Test extends TestCompound {

   projectDir TBD;

   action extends InstallOG {
           destDir "c:/temp";
   }

   tests extends WinNTShellScript {
           workDir PARENT:projectDir;
           processName  "ant";
           cmd           ["ant -f sceptre-build.xml test-amit-perf"];
           shouldTerminate true;
   }

}

There's lots of extra features in the TestCompound, not least of which 
are the testTimeout attribute, to specify a limit on how long the tests 
should take to run, and a condition which can be used so you can skip 
tests on unsupported platforms.

The other nice feature is that the class can report the end of the test 
run to local or remote listeners, so we can run this from a remote junit 
process. In our testharness jar, there's a DeployingTestBase junit base 
class, which can deploy a test compound and wait for status updates, 
which are then turned into junit results

     public void testCaseTCNNonexistentHost() throws Throwable {
 
expectSuccessfulTestRunOrSkip("org/smartfrog/test/system/components/ssh/scp/", 
"tcn_nonexistent_host.sf");
     }

     public void testtcn_mismatched_file_listTest() throws Throwable {
 
expectSuccessfulTestRun("org/smartfrog/test/system/components/ssh/scp/", 
"tcn_mismatched_file_list.sf");
     }

I would strongly encourage you to look at the TestCompound for setting 
up workflows related to testing, it being how we test most of our own 
code.

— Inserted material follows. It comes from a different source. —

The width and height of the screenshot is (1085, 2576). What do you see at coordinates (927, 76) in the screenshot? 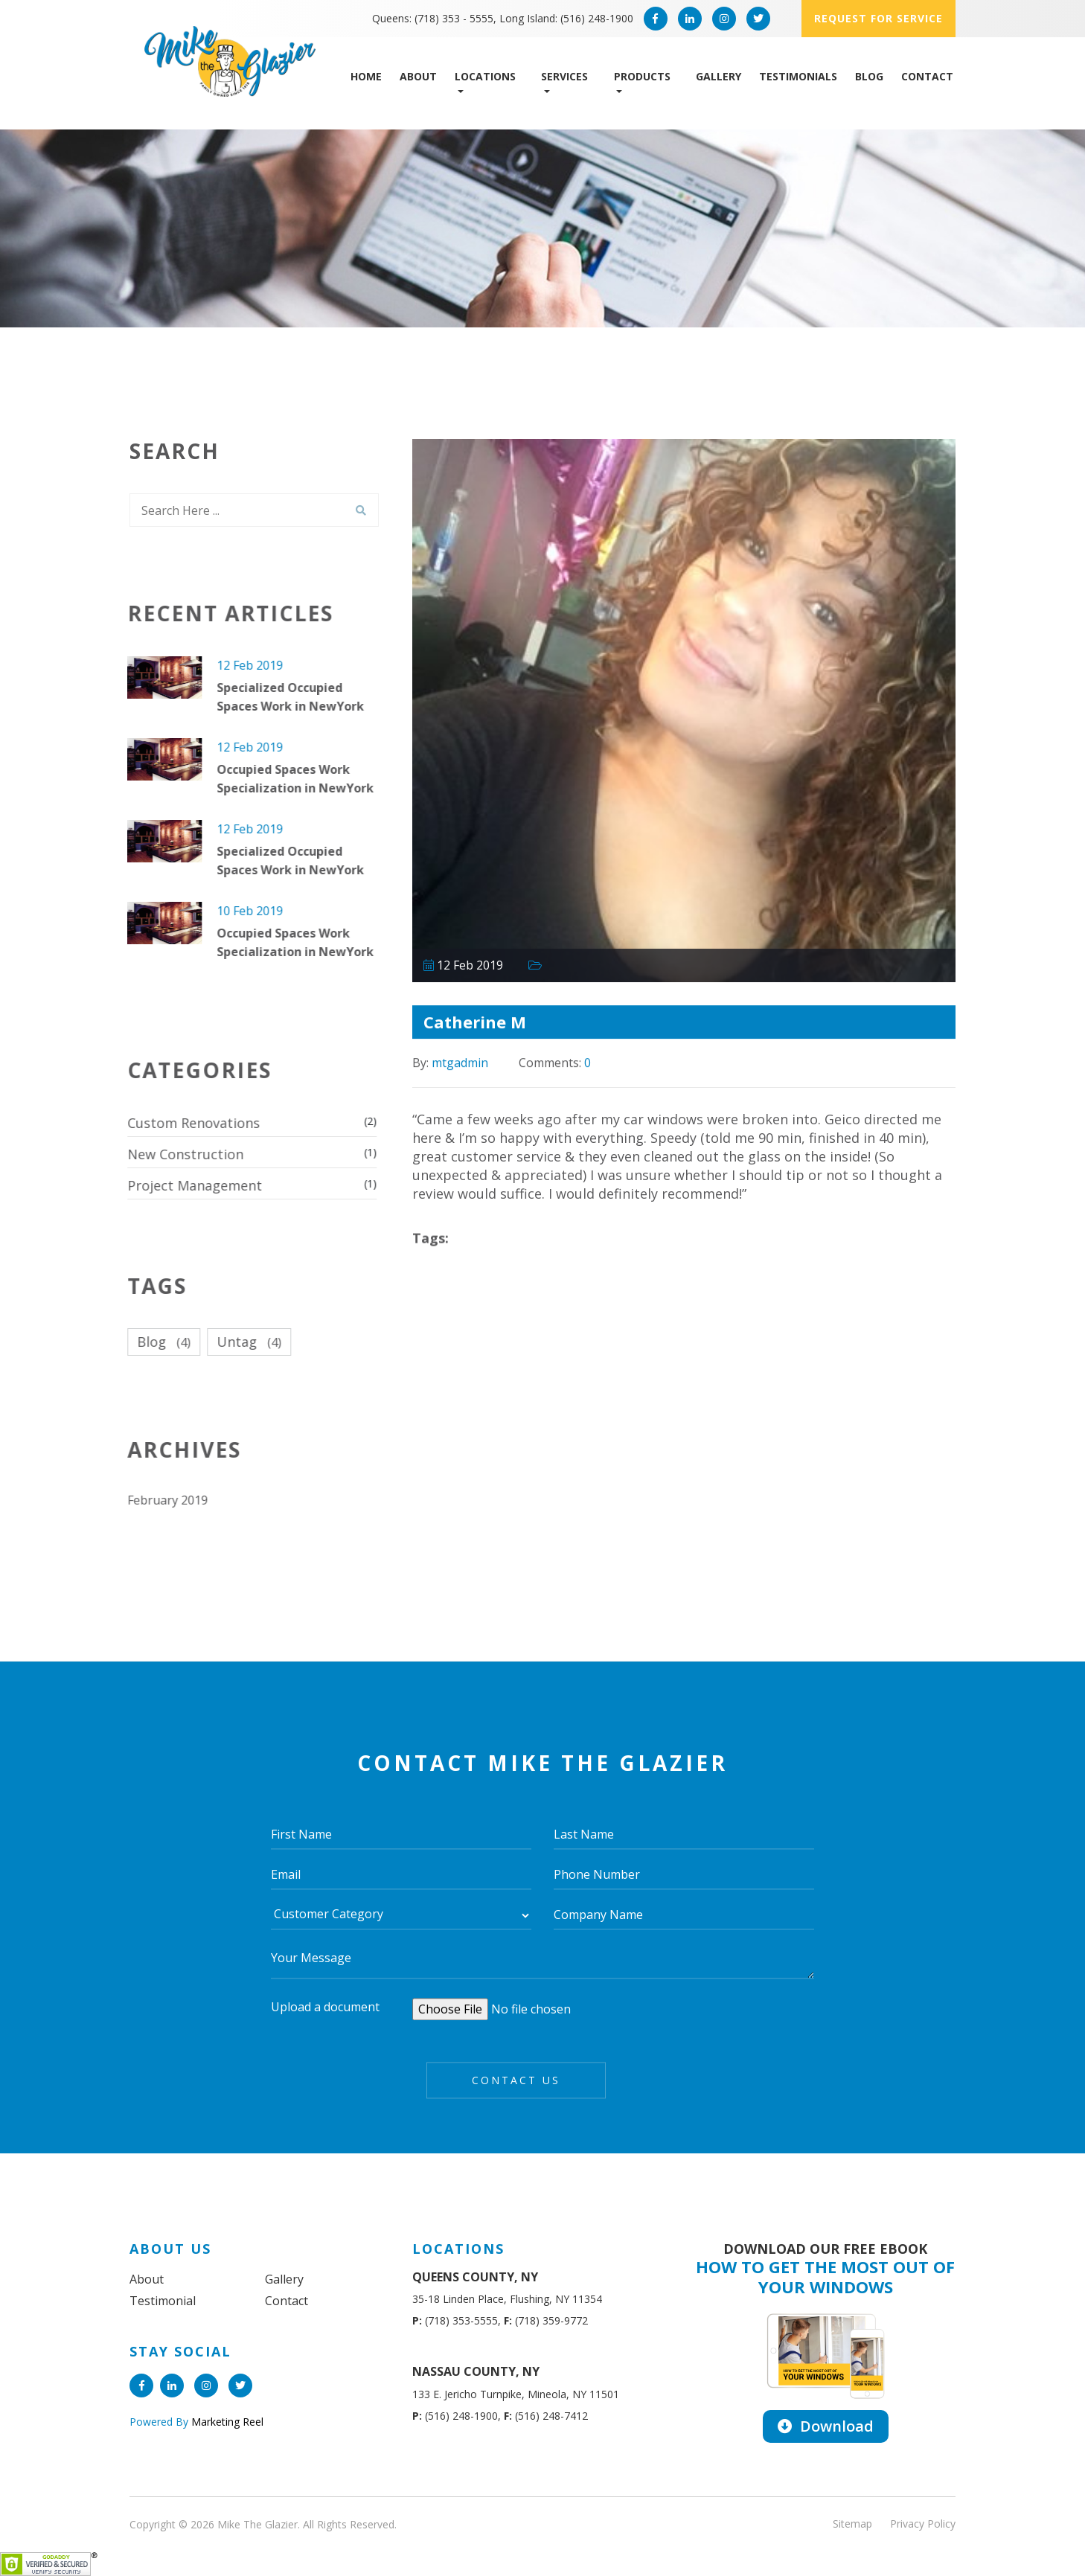 I see `Contact` at bounding box center [927, 76].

That doesn't mean that copy can't be made more workflow friendly, 
though.

3. to run ant in its own process, I'd probably bypass the shell scripts 
and put together something from RunJava that did it, with more control 
over the JVM and the ant process.

4. One thing that is already on the todo list of julio or myself is 
something to run ant directly with a component that starts up ant and 
runs in in the current (or spawned) process: 
http://jira.smartfrog.org/jira/browse/SFOS-499

the result would look something like

ReleaseBuild extends BuildFile {
   dir "/home/bob/release";
}

build extends AntBuild {
   dir "/home/bob/release";
   targets ["clean","release"];
   properties [];
   }

One advantage there is that we would be able to pull ant output into the 
SmartFrog log, retaining Ant's own log levels. The appropriate listener 
is already in the code, so it is only writing a replacement for Ant's 
own main class that needs to go in.

This is in the list as minor "it would be nice", but if you have a more 
pressing need, it should not take that long to write, with a test or two.